Andy Ford delivers number nine of his fanzine related series.

5 June 2020


BMH - The Early Years - Part Nine

Andy Ford delivers number nine of his fanzine related series.

5 June 2020

Brian Moore’s Head Looks Uncannily Like London Planetarium had been a success story right from its inception in August 1988.

From the humble beginnings of a twenty-page issue costing 40p, the page count of the fanzine had undergone several increases (during which time the price rose by only 10p) and sales dramatically went up, reaching a pinnacle during its second season when 1,200 copies were printed of BM11.

However, at the start of 1991, the first cracks in the BMH empire began to appear, with several issues to face, and not just unsold ones, although they were a concern. The Sportspages bookshop in London’s Charing Cross Road was now taking only 150 copies, as opposed to 200 previously, other outlets were no longer stocking it and we were struggling to shift the publication at home games due to the poor crowds, even when we were selling a new edition for the first time.

BMH19 was launched at the match against Hereford at Priestfield on Saturday 2 February 1991 and sales were sluggish, whilst they were even lower when BMH20 was available for the first time, four weeks later. The drop in the number of copies sold had, of course, affected revenue, and BMH was encountering a cash-flow problem, but one that wasn’t insurmountable.

However, those issues paled into insignificance in comparison to the one that threatened the future of the fanzine, details of which appeared in BMH19, ‘The biggest problem we currently face is that the small group of writers who have sprung forth with the vast majority of articles during the first nineteen issues of our existence are fast running out of ideas. No, surely not, I hear you cry. But, it is true, we have been drained of our creative juices and are struggling to string together more than a couple of coherent pieces each time. Not only this, but the BMH editorial team have become rather disillusioned with the fanzine as a whole in recent months. Therefore, we are appealing to you, the humble reader, to contribute something to your beloved BMH. Get those pens out, get that typewriter out of the loft, learn to write, just send us something. If you don’t think you can write a whole article, just give us the outline of it, and we’ll see what we can do with it. If you want us to carry on, you must help us. As things stand at the moment, we should make it to the end of the season, but after that, well, who knows...’

The appearance of fanzine favourite Kelvin Morton as the referee for our home game against Northampton at the end of December 1990 was covered in issue nineteen, ‘The glorious sight of Kelvin running out to a red card welcome from the Rainham End is something that I will long treasure.

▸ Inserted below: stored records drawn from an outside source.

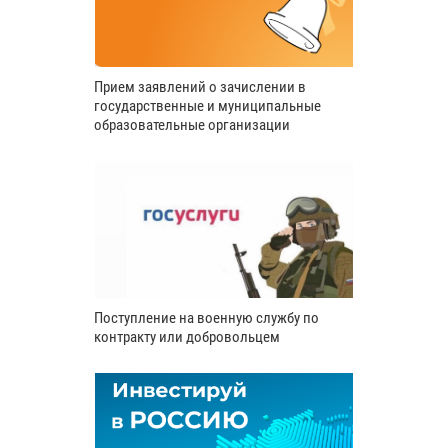
Прием заявлений о зачислении в
государственные и муниципальные
образовательные организации
Поступление на военную службу по
контракту или добровольцем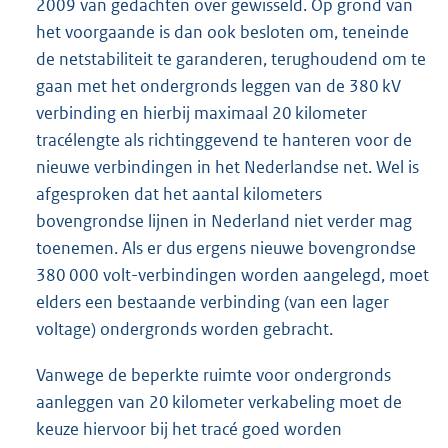
2009 van gedachten over gewisseld. Op grond van
het voorgaande is dan ook besloten om, teneinde
de netstabiliteit te garanderen, terughoudend om te
gaan met het ondergronds leggen van de 380 kV
verbinding en hierbij maximaal 20 kilometer
tracélengte als richtinggevend te hanteren voor de
nieuwe verbindingen in het Nederlandse net. Wel is
afgesproken dat het aantal kilometers
bovengrondse lijnen in Nederland niet verder mag
toenemen. Als er dus ergens nieuwe bovengrondse
380 000 volt-verbindingen worden aangelegd, moet
elders een bestaande verbinding (van een lager
voltage) ondergronds worden gebracht.
Vanwege de beperkte ruimte voor ondergronds
aanleggen van 20 kilometer verkabeling moet de
keuze hiervoor bij het tracé goed worden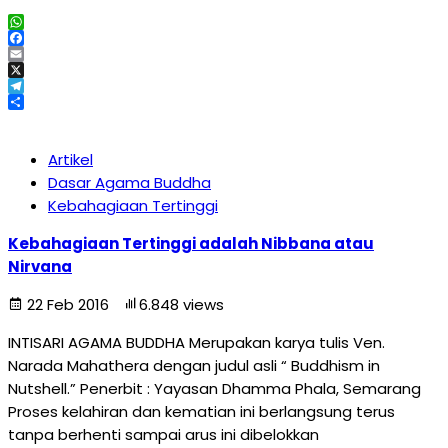
WhatsApp
Facebook
Email
X
Telegram
Share
Artikel
Dasar Agama Buddha
Kebahagiaan Tertinggi
Kebahagiaan Tertinggi adalah Nibbana atau
Nirvana
22 Feb 2016
6.848 views
INTISARI AGAMA BUDDHA Merupakan karya tulis Ven.
Narada Mahathera dengan judul asli “ Buddhism in
Nutshell.” Penerbit : Yayasan Dhamma Phala, Semarang
Proses kelahiran dan kematian ini berlangsung terus
tanpa berhenti sampai arus ini dibelokkan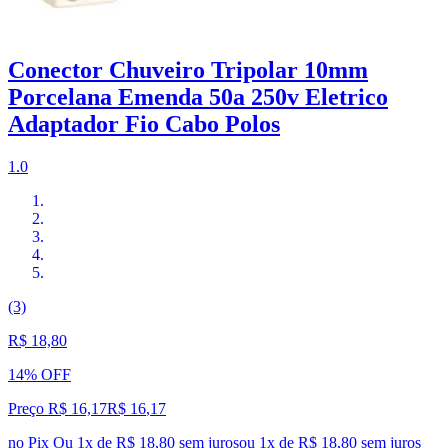
Conector Chuveiro Tripolar 10mm
Porcelana Emenda 50a 250v Eletrico
Adaptador Fio Cabo Polos
1.0
(3)
R$ 18,80
14% OFF
Preço R$ 16,17
R$
16
,
17
no Pix
Ou 1x de R$ 18,80 sem juros
ou
1
x de
R$ 18,80
sem juros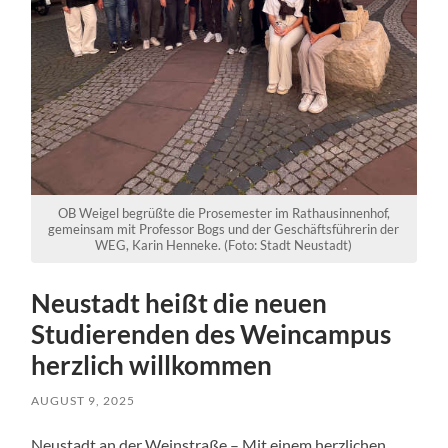
OB Weigel begrüßte die Prosemester im Rathausinnenhof,
gemeinsam mit Professor Bogs und der Geschäftsführerin der
WEG, Karin Henneke. (Foto: Stadt Neustadt)
Neustadt heißt die neuen
Studierenden des Weincampus
herzlich willkommen
AUGUST 9, 2025
Neustadt an der Weinstraße – Mit einem herzlichen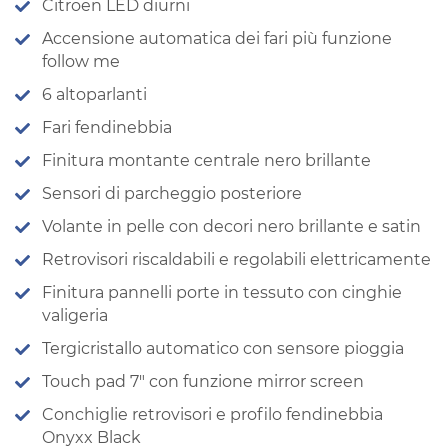
Citroen LED diurni
Accensione automatica dei fari più funzione
follow me
6 altoparlanti
Fari fendinebbia
Finitura montante centrale nero brillante
Sensori di parcheggio posteriore
Volante in pelle con decori nero brillante e satin
Retrovisori riscaldabili e regolabili elettricamente
Finitura pannelli porte in tessuto con cinghie
valigeria
Tergicristallo automatico con sensore pioggia
Touch pad 7″ con funzione mirror screen
Conchiglie retrovisori e profilo fendinebbia
Onyxx Black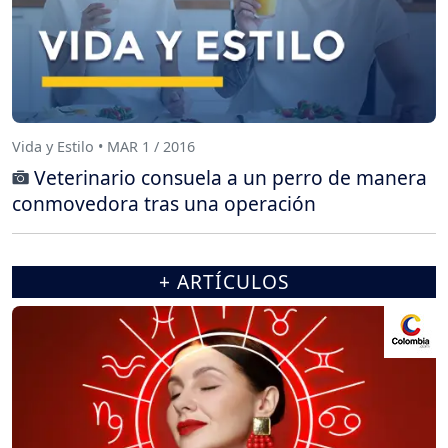
Vida y Estilo • MAR 1 / 2016
Veterinario consuela a un perro de manera
conmovedora tras una operación
+ ARTÍCULOS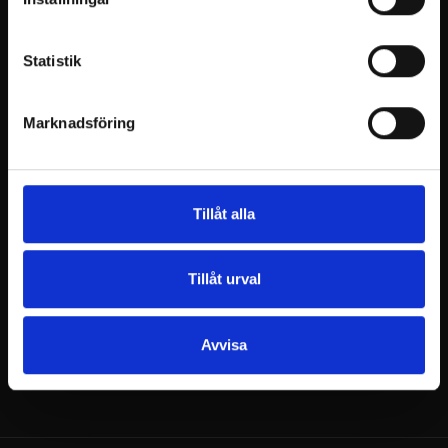
Under februari kan paketet bokas torsdag-
lördag, under mars alla dagar i veckan.
Statistik
Bokningar:
Marknadsföring
Boka ditt paket här
Tillåt alla
Förfrågningar:
Tillåt urval
Myyntipalvelu@billnas.fi
/ 09 3154 9060
Avvisa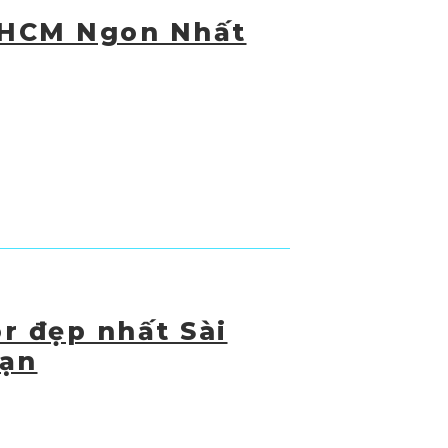
PHCM Ngon Nhất
r đẹp nhất Sài
hạn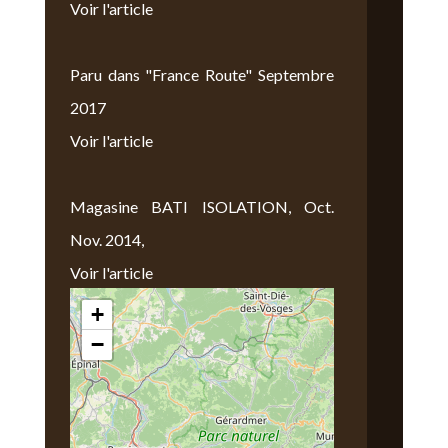
Voir l'article
Paru dans "France Route" Septembre
2017
Voir l'article
Magasine BATI ISOLATION, Oct.
Nov. 2014,
Voir l'article
+
Nous Trouver
−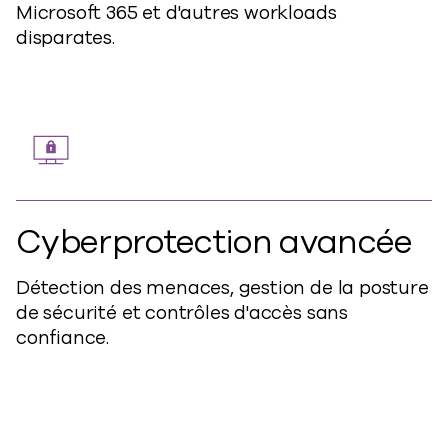
Microsoft 365 et d'autres workloads
disparates.
Cyberprotection avancée
Détection des menaces, gestion de la posture
de sécurité et contrôles d'accès sans
confiance.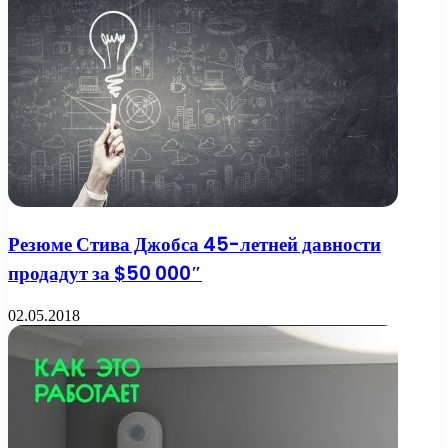
Резюме Стива Джобса 45-летней давности
продадут за $50 000″
02.05.2018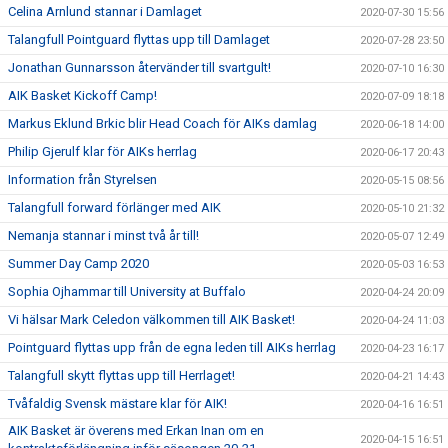
Celina Arnlund stannar i Damlaget
2020-07-30 15:56
Talangfull Pointguard flyttas upp till Damlaget
2020-07-28 23:50
Jonathan Gunnarsson återvänder till svartgult!
2020-07-10 16:30
AIK Basket Kickoff Camp!
2020-07-09 18:18
Markus Eklund Brkic blir Head Coach för AIKs damlag
2020-06-18 14:00
Philip Gjerulf klar för AIKs herrlag
2020-06-17 20:43
Information från Styrelsen
2020-05-15 08:56
Talangfull forward förlänger med AIK
2020-05-10 21:32
Nemanja stannar i minst två år till!
2020-05-07 12:49
Summer Day Camp 2020
2020-05-03 16:53
Sophia Ojhammar till University at Buffalo
2020-04-24 20:09
Vi hälsar Mark Celedon välkommen till AIK Basket!
2020-04-24 11:03
Pointguard flyttas upp från de egna leden till AIKs herrlag
2020-04-23 16:17
Talangfull skytt flyttas upp till Herrlaget!
2020-04-21 14:43
Tvåfaldig Svensk mästare klar för AIK!
2020-04-16 16:51
AIK Basket är överens med Erkan Inan om en
2020-04-15 16:51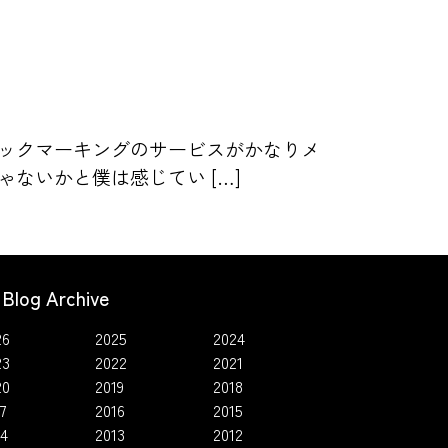
ックマーキングのサービスがかなりメ
ないかと僕は感じてい […]
Blog Archive
26
2025
2024
23
2022
2021
20
2019
2018
7
2016
2015
14
2013
2012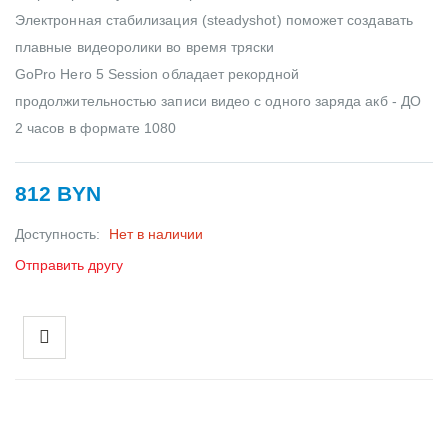
Электронная стабилизация (steadyshot) поможет создавать
плавные видеоролики во время тряски
GoPro Hero 5 Session обладает рекордной
продолжительностью записи видео с одного заряда акб - ДО
2 часов в формате 1080
812 BYN
Доступность:
Нет в наличии
Отправить другу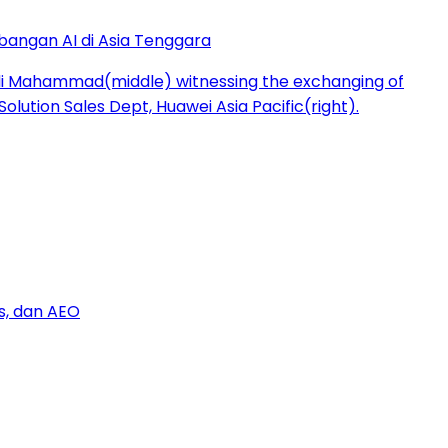
bangan AI di Asia Tenggara
s, dan AEO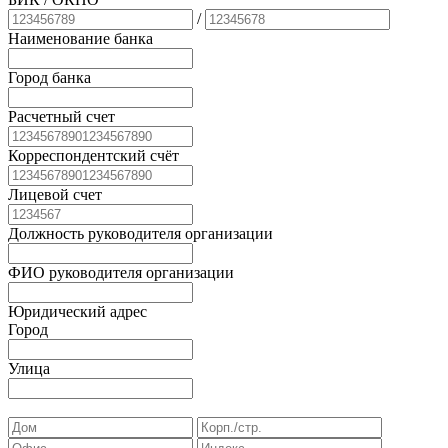
/
Наименование банка
Город банка
Расчетный счет
Корреспондентский счёт
Лицевой счет
Должность руководителя организации
ФИО руководителя организации
Юридический адрес
Город
Улица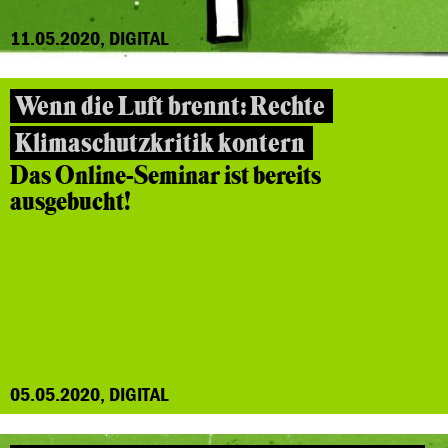
11.05.2020, DIGITAL
Wenn die Luft brennt: Rechte
Klimaschutzkritik kontern
Das Online-Seminar ist bereits
ausgebucht!
05.05.2020, DIGITAL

I only wish we could have got more of them done. Many thanks to Ian Hancock for providing them, and jolly well done to all those who waved them in a good cause. It has to be said that the man himself entered into the spirit of things, rewarding our faith with a Gills penalty award, and then sending us into uncontrollable mirth by whipping out the genuine article, yes his actual well-used red card, to signify the end of one Northampton player’s afternoon.’ Apparently, both decisions were the correct ones.

There were those in the BMH team who were usually not content to just watch Gillingham games, they often headed to non-league matches in Kent, and Chatham’s visit to Faversham for a morning kick-off on Boxing Day 1990 was a starter for a selection of the fanzine boys, with the main course that afternoon’s clash between Gillingham and Walsall at Priestfield. BMH19 included an account of ‘the morning game at Faversham, whose ground is basically an exposed lay-by on the A2, surrounded by two cow sheds, several ramshackle buildings and a garage.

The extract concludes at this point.